# ENTRIES SUPPLIED
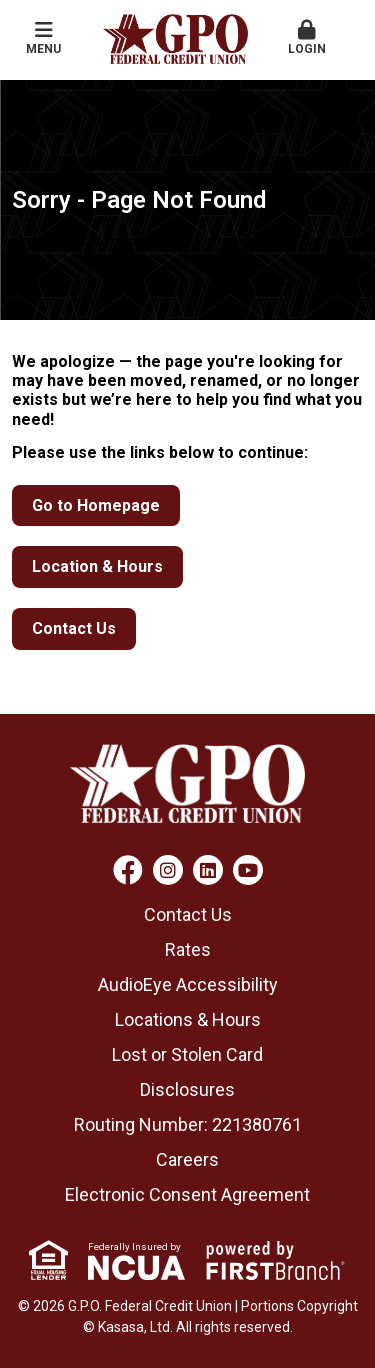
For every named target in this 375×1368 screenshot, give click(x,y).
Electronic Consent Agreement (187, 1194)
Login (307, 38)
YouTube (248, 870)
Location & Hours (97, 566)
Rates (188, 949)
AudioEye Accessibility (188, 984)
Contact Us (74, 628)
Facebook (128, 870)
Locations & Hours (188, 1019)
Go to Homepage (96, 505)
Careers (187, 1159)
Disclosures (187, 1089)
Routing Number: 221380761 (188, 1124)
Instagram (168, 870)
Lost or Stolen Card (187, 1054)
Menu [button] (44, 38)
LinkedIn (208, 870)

# ACTION ITEM
Nothing but an exact repeat of the records, pictures excluded, belongs in the answer.

# EXERCISE ANSWER
For every named target in this 375×1368 screenshot, give click(x,y).
Electronic Consent Agreement (187, 1194)
Login (307, 38)
YouTube (248, 870)
Location & Hours (97, 566)
Rates (188, 949)
AudioEye Accessibility (188, 984)
Contact Us (74, 628)
Facebook (128, 870)
Locations & Hours (188, 1019)
Go to Homepage (96, 505)
Careers (187, 1159)
Disclosures (187, 1089)
Routing Number: 221380761 (188, 1124)
Instagram (168, 870)
Lost or Stolen Card (187, 1054)
Menu [button] (44, 38)
LinkedIn (208, 870)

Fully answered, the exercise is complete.